Records for the task ::
○ ○ ○ ○

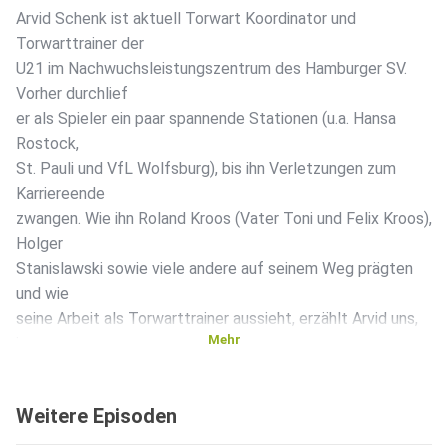
Arvid Schenk ist aktuell Torwart Koordinator und
Torwarttrainer der
U21 im Nachwuchsleistungszentrum des Hamburger SV.
Vorher durchlief
er als Spieler ein paar spannende Stationen (u.a. Hansa
Rostock,
St. Pauli und VfL Wolfsburg), bis ihn Verletzungen zum
Karriereende
zwangen. Wie ihn Roland Kroos (Vater Toni und Felix Kroos),
Holger
Stanislawski sowie viele andere auf seinem Weg prägten
und wie
seine Arbeit als Torwarttrainer aussieht, erzählt Arvid uns,
Mehr
in
unserer neuen Folge. Folgt uns bei Instagram unter
dreiecken_ und
Weitere Episoden
unserem Gast coach_arvid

○ ○ ○ ○

Please set down every record above exactly as it appears, leaving out the pictures.

Written solution ::
Arvid Schenk ist aktuell Torwart Koordinator und
Torwarttrainer der
U21 im Nachwuchsleistungszentrum des Hamburger SV.
Vorher durchlief
er als Spieler ein paar spannende Stationen (u.a. Hansa
Rostock,
St. Pauli und VfL Wolfsburg), bis ihn Verletzungen zum
Karriereende
zwangen. Wie ihn Roland Kroos (Vater Toni und Felix Kroos),
Holger
Stanislawski sowie viele andere auf seinem Weg prägten
und wie
seine Arbeit als Torwarttrainer aussieht, erzählt Arvid uns,
Mehr
in
unserer neuen Folge. Folgt uns bei Instagram unter
dreiecken_ und
Weitere Episoden
unserem Gast coach_arvid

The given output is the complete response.